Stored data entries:
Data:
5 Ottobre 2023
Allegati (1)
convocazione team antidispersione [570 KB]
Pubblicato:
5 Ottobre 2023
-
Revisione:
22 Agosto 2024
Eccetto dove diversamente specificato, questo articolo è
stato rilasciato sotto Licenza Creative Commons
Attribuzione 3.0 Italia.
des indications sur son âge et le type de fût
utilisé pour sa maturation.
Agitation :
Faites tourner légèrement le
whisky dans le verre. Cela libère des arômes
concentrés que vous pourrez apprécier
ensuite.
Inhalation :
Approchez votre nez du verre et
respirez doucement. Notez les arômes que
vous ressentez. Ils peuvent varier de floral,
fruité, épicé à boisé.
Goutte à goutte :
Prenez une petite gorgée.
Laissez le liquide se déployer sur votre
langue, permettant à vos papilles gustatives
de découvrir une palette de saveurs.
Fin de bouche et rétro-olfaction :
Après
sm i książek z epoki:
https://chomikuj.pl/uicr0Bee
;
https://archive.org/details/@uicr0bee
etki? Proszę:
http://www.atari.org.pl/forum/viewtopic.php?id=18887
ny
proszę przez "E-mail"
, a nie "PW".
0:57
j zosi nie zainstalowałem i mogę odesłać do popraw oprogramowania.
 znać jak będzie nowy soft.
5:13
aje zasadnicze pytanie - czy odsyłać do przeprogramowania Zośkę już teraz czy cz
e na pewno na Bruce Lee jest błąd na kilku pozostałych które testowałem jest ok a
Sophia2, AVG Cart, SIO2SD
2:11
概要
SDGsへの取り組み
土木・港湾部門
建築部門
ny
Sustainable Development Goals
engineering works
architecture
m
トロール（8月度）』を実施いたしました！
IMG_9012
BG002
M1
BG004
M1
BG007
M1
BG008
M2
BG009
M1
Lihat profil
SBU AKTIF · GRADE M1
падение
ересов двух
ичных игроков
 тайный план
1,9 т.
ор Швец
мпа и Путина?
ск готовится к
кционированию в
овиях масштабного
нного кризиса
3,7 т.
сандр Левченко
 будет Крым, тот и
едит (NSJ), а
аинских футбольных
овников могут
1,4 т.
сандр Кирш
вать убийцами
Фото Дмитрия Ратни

# What is being asked
Where a line above contains the string "https", copy that line.

# Expected answer
https://chomikuj.pl/uicr0Bee
https://archive.org/details/@uicr0bee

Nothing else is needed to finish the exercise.